==== AVAILABLE DATA
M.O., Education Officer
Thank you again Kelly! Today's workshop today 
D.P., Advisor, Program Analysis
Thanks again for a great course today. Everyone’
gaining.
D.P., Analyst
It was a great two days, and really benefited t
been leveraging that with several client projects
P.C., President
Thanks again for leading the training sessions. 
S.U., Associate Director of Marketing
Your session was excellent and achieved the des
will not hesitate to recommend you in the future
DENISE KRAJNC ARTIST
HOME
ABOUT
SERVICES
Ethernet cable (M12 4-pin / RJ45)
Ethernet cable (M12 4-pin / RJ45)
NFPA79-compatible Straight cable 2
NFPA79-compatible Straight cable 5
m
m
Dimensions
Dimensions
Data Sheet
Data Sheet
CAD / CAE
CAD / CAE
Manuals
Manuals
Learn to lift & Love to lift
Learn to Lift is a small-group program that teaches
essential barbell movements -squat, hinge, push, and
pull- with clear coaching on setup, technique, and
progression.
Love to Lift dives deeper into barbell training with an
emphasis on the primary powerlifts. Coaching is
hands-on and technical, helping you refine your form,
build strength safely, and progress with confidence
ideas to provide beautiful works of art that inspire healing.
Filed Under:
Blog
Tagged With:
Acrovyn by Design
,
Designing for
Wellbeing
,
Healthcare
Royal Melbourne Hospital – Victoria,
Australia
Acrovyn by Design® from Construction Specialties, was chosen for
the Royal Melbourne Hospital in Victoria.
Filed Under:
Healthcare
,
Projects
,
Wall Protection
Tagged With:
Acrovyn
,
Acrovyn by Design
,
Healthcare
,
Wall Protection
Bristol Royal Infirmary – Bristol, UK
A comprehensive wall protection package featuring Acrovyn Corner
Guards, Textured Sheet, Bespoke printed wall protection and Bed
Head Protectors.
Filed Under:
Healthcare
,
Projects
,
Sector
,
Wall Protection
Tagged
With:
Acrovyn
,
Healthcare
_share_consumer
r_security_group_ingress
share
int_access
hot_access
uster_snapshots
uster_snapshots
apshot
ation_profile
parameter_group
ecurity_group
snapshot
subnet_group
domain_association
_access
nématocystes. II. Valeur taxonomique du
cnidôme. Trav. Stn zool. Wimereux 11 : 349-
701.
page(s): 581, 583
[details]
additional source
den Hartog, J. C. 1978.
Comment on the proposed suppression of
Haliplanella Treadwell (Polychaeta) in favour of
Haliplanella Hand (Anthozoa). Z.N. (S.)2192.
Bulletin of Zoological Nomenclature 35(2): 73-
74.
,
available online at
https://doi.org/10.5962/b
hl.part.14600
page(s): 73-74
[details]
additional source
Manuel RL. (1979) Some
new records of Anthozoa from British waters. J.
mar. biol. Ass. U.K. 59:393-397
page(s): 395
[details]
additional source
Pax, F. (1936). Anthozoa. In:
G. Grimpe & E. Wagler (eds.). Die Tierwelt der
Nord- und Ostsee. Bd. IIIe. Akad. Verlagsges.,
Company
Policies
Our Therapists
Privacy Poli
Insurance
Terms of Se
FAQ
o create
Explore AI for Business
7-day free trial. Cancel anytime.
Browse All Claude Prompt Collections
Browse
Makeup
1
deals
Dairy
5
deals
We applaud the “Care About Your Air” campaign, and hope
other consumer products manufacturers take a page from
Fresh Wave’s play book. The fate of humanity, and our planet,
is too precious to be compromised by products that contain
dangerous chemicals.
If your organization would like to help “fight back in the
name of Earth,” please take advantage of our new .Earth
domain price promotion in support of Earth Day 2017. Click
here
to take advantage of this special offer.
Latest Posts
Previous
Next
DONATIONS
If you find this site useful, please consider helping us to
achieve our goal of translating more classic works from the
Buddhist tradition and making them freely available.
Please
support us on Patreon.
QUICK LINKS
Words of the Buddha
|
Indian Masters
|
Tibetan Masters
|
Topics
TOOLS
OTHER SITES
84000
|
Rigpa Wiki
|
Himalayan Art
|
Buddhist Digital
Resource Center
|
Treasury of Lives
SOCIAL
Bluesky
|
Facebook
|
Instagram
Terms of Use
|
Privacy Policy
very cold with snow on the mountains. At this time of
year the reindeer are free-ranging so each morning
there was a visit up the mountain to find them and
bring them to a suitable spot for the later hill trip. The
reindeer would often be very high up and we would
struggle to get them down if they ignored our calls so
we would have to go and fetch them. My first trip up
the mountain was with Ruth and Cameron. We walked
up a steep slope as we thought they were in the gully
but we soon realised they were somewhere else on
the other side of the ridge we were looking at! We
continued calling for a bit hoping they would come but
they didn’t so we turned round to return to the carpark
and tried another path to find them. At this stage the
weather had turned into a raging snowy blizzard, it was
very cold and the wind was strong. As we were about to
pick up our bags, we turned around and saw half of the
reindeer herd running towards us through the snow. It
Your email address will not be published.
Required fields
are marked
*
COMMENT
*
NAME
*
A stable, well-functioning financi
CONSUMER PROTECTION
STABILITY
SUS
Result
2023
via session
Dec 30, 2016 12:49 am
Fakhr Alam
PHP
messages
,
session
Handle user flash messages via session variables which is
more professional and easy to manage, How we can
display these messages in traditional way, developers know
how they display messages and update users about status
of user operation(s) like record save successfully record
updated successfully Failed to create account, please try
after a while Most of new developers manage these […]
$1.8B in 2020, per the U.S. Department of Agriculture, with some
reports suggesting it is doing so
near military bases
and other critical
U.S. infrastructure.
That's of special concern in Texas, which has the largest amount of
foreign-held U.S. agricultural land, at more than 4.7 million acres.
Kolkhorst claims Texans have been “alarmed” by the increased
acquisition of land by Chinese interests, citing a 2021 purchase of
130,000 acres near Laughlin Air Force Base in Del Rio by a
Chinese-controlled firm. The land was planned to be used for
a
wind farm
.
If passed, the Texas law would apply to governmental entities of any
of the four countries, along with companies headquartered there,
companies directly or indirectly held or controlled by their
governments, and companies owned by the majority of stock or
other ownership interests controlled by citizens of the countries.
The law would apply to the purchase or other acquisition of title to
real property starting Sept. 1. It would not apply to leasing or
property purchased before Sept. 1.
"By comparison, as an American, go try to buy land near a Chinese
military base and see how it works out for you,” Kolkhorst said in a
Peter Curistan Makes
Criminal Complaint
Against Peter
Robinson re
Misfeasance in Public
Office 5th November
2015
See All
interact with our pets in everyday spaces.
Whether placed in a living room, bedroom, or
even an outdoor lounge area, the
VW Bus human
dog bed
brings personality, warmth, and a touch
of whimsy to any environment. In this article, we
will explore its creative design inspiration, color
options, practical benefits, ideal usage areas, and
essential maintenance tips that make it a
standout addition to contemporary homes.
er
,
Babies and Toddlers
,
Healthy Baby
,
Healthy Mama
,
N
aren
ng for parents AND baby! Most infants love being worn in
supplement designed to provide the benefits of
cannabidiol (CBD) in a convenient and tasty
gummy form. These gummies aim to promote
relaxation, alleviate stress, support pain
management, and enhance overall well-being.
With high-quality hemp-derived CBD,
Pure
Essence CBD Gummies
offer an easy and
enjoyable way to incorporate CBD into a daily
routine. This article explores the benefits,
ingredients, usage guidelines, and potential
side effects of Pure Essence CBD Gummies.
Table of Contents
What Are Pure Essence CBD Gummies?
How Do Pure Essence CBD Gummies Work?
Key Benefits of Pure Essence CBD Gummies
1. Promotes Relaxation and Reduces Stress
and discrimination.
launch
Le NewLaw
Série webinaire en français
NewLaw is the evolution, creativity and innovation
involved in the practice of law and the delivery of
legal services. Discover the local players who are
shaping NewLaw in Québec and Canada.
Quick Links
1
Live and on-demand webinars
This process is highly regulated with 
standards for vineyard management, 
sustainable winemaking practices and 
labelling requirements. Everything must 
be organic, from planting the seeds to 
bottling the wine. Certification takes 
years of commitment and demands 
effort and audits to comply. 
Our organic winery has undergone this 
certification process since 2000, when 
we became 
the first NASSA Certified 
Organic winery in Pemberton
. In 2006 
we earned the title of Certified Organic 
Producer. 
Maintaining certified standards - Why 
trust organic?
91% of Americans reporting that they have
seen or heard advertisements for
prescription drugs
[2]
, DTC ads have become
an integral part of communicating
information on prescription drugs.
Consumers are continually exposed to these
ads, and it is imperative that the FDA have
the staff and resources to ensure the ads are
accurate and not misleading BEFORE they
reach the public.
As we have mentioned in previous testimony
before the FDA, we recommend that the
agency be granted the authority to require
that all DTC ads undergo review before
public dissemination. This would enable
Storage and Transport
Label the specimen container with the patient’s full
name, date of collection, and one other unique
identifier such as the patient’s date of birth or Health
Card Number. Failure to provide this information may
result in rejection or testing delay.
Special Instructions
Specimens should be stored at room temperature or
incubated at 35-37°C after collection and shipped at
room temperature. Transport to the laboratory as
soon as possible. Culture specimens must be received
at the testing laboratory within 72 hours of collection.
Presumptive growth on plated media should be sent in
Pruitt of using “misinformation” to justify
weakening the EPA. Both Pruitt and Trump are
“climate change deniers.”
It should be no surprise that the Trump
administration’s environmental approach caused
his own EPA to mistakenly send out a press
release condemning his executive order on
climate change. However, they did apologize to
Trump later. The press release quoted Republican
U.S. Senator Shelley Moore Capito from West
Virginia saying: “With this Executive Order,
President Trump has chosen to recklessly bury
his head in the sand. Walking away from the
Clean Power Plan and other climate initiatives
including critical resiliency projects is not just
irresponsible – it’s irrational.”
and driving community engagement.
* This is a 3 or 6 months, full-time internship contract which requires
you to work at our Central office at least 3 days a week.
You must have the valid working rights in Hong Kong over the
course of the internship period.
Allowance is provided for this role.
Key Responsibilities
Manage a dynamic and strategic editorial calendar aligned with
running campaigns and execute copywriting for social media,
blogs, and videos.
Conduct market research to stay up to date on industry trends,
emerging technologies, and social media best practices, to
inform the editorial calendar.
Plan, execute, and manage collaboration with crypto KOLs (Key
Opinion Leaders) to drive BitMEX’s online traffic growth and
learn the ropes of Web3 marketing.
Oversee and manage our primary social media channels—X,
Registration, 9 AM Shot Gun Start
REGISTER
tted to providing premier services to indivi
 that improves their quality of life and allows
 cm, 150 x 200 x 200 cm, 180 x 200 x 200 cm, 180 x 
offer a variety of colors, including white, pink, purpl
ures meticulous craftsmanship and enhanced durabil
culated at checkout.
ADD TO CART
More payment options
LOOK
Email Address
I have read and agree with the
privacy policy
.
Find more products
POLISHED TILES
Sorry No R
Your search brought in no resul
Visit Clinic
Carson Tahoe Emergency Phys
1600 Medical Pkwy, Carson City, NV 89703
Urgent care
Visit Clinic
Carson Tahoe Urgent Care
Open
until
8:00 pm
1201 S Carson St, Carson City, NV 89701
========
TRY IT =
Using the listing above, copy exactly the line that contains "Bristol Royal Infirmary – Bristol, UK", the line that contains "We applaud the", and each line that falls between them.

SOLUTION =
Bristol Royal Infirmary – Bristol, UK
A comprehensive wall protection package featuring Acrovyn Corner
Guards, Textured Sheet, Bespoke printed wall protection and Bed
Head Protectors.
Filed Under:
Healthcare
,
Projects
,
Sector
,
Wall Protection
Tagged
With:
Acrovyn
,
Healthcare
_share_consumer
r_security_group_ingress
share
int_access
hot_access
uster_snapshots
uster_snapshots
apshot
ation_profile
parameter_group
ecurity_group
snapshot
subnet_group
domain_association
_access
nématocystes. II. Valeur taxonomique du
cnidôme. Trav. Stn zool. Wimereux 11 : 349-
701.
page(s): 581, 583
[details]
additional source
den Hartog, J. C. 1978.
Comment on the proposed suppression of
Haliplanella Treadwell (Polychaeta) in favour of
Haliplanella Hand (Anthozoa). Z.N. (S.)2192.
Bulletin of Zoological Nomenclature 35(2): 73-
74.
,
available online at
https://doi.org/10.5962/b
hl.part.14600
page(s): 73-74
[details]
additional source
Manuel RL. (1979) Some
new records of Anthozoa from British waters. J.
mar. biol. Ass. U.K. 59:393-397
page(s): 395
[details]
additional source
Pax, F. (1936). Anthozoa. In:
G. Grimpe & E. Wagler (eds.). Die Tierwelt der
Nord- und Ostsee. Bd. IIIe. Akad. Verlagsges.,
Company
Policies
Our Therapists
Privacy Poli
Insurance
Terms of Se
FAQ
o create
Explore AI for Business
7-day free trial. Cancel anytime.
Browse All Claude Prompt Collections
Browse
Makeup
1
deals
Dairy
5
deals
We applaud the “Care About Your Air” campaign, and hope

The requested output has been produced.